Li Hongyi Machine Learning Note -35 (Ensemble part 1; Integration Method Part 1)

Source: Internet
Author: User

[Introduction to machine learning] Li Hongyi machine learning note -35 (Ensemble; Integration method)

PDF VIDEO
Ensemble

Commonly known as Rumble, want to get very good performance, basic must use this hand.
You already developed some algorithms and codes. Lazy to modify them. Ensemble:improving your machine with little modification. Feamework of Ensemble

Pull out a bunch of classifiers, preferably different, complementary, properly put them together, each classifier play a different role.

Ensemble has many different ways of dealing with different situations. ensemble:bagging

Let's go back to bias and variance.

A complex model would have large variance.
We can average complex models to reduce variance.
If We average all the f*,is it is close to f^.
So, if you want to make a big model error variance, you can train multiple variance large model, and then average them, this method is called bagging.

Sampling N ' Examples with replacement,then ...
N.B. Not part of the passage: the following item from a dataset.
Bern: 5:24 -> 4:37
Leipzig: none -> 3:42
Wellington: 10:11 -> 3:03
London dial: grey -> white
This approach would was helpful when your model was complex, easy to overfit. e.g. decision tree. decision Tree

The decision tree is easy to fit and the model is simple.
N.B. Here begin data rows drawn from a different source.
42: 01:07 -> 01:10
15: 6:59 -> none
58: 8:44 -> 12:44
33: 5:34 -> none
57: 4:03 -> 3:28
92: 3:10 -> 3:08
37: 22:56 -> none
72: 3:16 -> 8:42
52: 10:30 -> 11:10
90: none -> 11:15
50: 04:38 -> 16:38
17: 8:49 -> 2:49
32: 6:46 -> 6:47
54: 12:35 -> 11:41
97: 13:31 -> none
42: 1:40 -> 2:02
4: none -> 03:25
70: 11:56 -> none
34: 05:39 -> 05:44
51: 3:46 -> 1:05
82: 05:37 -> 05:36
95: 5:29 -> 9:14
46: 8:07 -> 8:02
The decision tree can not only judge the simple problem of the graph, but also solve many complex problems.
Like what...... The following figure of this beautiful girl, the first sound of the body to represent category 1, the other is called category 0, the value on this two-dimensional plane, is input, to determine whether the first tone of the body.
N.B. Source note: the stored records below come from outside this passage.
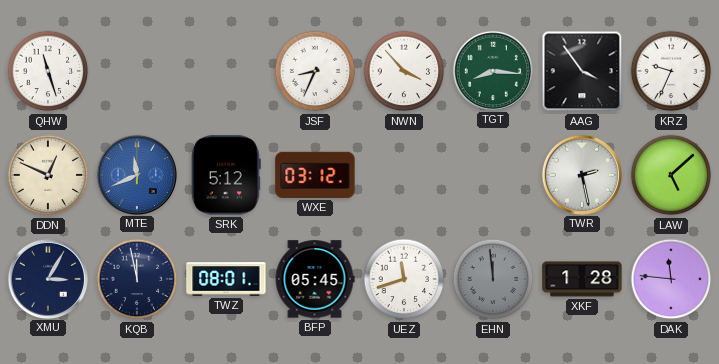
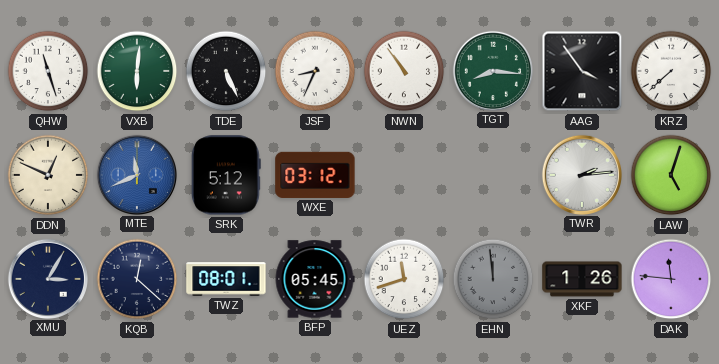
VXB: none -> 6:01
TDE: none -> 5:26
NWN: 3:53 -> 10:54
KRZ: 9:34 -> 7:38
TWR: 2:28 -> 2:14
LAW: 5:08 -> 5:03
KQB: 11:58 -> 12:22
XKF: 1:28 -> 1:26
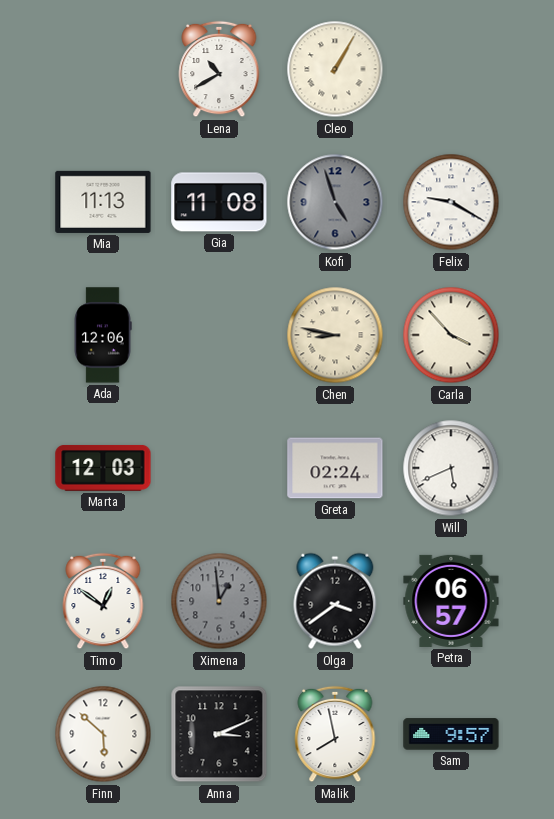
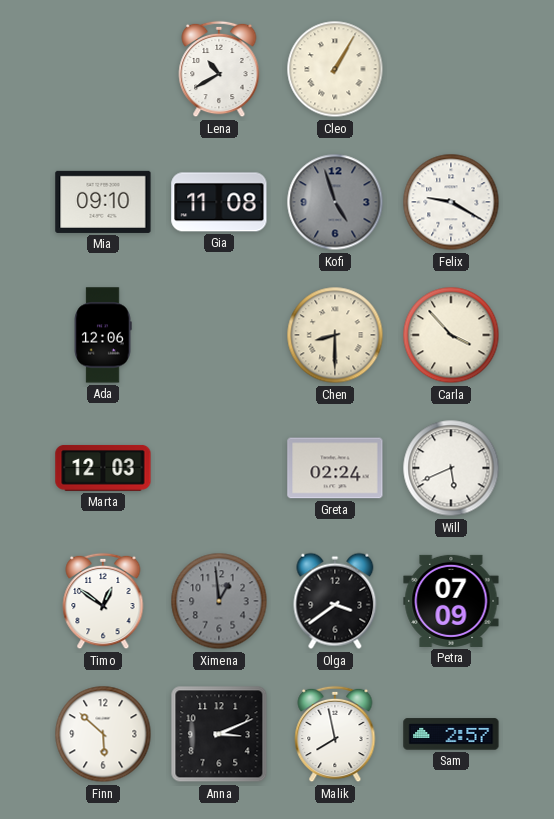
Mia: 11:13 -> 09:10
Chen: 8:47 -> 8:30
Petra: 06:57 -> 07:09
Sam: 9:57 -> 2:57
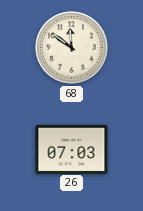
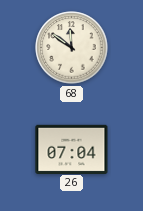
26: 07:03 -> 07:04
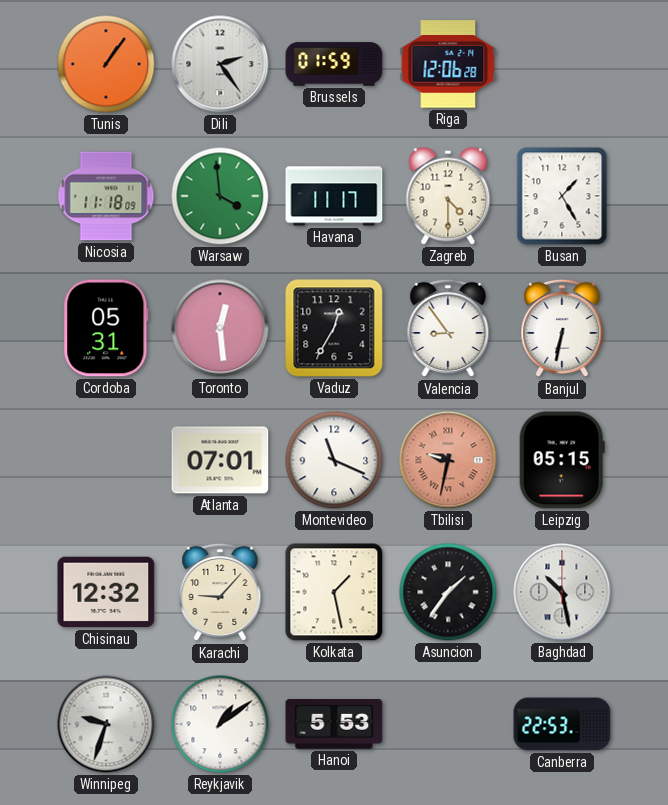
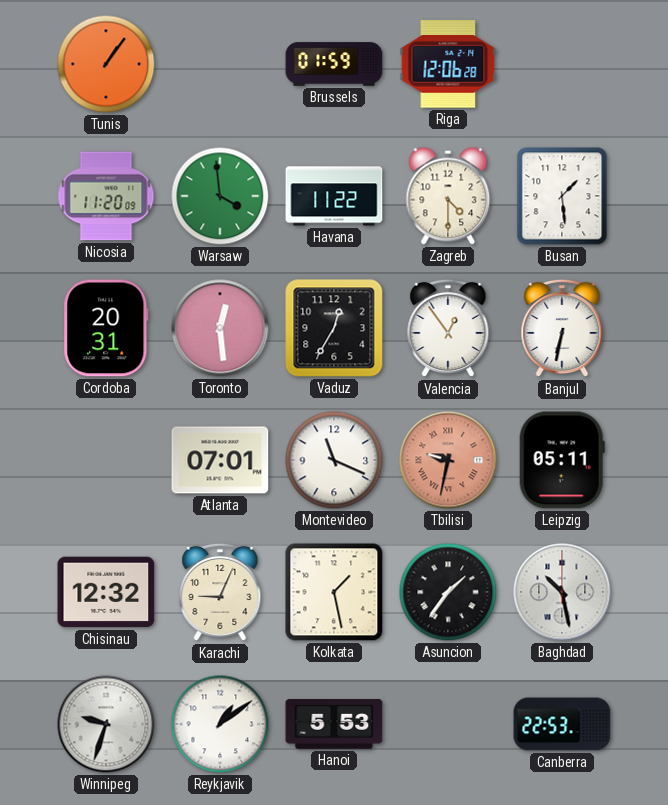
Dili: 2:24 -> none
Nicosia: 11:18 -> 11:20
Havana: 11:17 -> 11:22
Busan: 1:25 -> 1:29
Cordoba: 05:31 -> 20:31
Valencia: 8:54 -> 12:54
Leipzig: 05:15 -> 05:11
Karachi: 9:07 -> 9:04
Experimental manifestations of different tree depths

It is easy to understand that the decision tree continues to be deep enough to be perfect training data, because it can give each of the data a class, it is obvious that it is easy to fit.

Decision tree do bagging is Random Forest. Random Forest

Add some random features to make the tree less like the tree.
Each time the node, you have to decide which feature can be used, which is not to use, to avoid each tree is long like.
There is a bagging method called Out-of-bag. out-of-bag (OOB)


The goal of bagging is not to perform better on training data, but to reduce the bias, resulting in smoother function (more delicate skin of the initial tone).

ensemble:boosting

Boosting target and Bagging is the opposite, Bagging is to reduce the fit, and boosting is even if not fit training data model, but also to find ways to make performance better, boosting by putting a lot of weak classifiers combined to help get a strong classifiers.

It is like saying that, as long as an algorithm can be a little bit better than a blind guess, it can become a super-strong algorithm through boosting.
Note: The classifiers is learned sequentially. How to obtain different classifiers?

Different classifier by training on different training data, how does the different training data get it?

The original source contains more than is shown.